An object is dropped from a cliff and reaches a velocity of 47.5 m/s at the time of impact. a) How high is the cliff? b)How long did it take to hit the river below?
a) V = sqrt(2 g X)
Solve for X (the cliff height)
b) V = g*t
Solve for t
4.84 s
To answer these questions, we can use the equations of motion and the principles of free fall.
a) To find the height of the cliff, we need to use the equation that relates the final velocity, initial velocity, acceleration, and displacement:
vf^2 = vi^2 + 2ad
Where:
vf = final velocity (47.5 m/s)
vi = initial velocity (0 m/s, since the object is dropped)
d = displacement (height of the cliff, which is what we need to find)

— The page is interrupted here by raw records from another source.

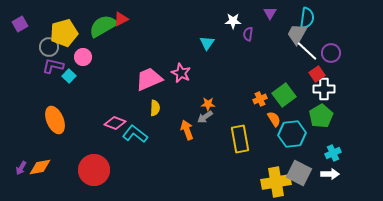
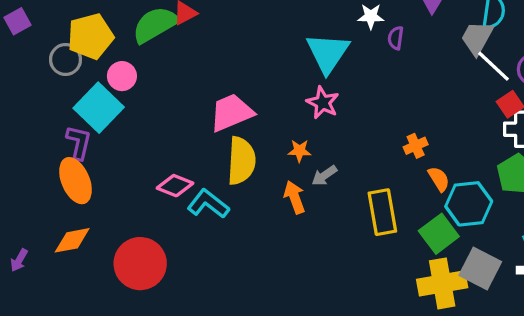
cyan triangle: (207, 43) -> (328, 53), size x1.8
purple L-shape: (53, 66) -> (79, 142), moved, turned 90
pink star: (181, 73) -> (323, 103), moved
cyan square: (69, 76) -> (99, 108), size x2.0
green square: (284, 95) -> (439, 234), moved
orange star: (208, 104) -> (299, 151), moved
yellow semicircle: (155, 108) -> (241, 161), size x1.8
orange diamond: (40, 167) -> (72, 240), moved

a = acceleration (which is the acceleration due to gravity, approximately 9.8 m/s^2)
Rearranging the equation, we have:
d = (vf^2 - vi^2) / (2a)
Substituting the values:
d = (47.5^2 - 0) / (2 * 9.8)
d = (2256.25) / 19.6
d ≈ 115.10 meters
Therefore, the height of the cliff is approximately 115.10 meters.
b) To find the time it takes to hit the river, we can use the equation that relates initial velocity, final velocity, acceleration, and time:
vf = vi + at
Where:
vf = final velocity (47.5 m/s)
vi = initial velocity (0 m/s, since the object is dropped)
a = acceleration (which is the acceleration due to gravity, approximately 9.8 m/s^2)
t = time (which is what we need to find)
Rearranging the equation, we have:
t = (vf - vi) / a
Substituting the values:
t = (47.5 - 0) / 9.8
t ≈ 4.85 seconds
Therefore, it took approximately 4.85 seconds for the object to hit the river below.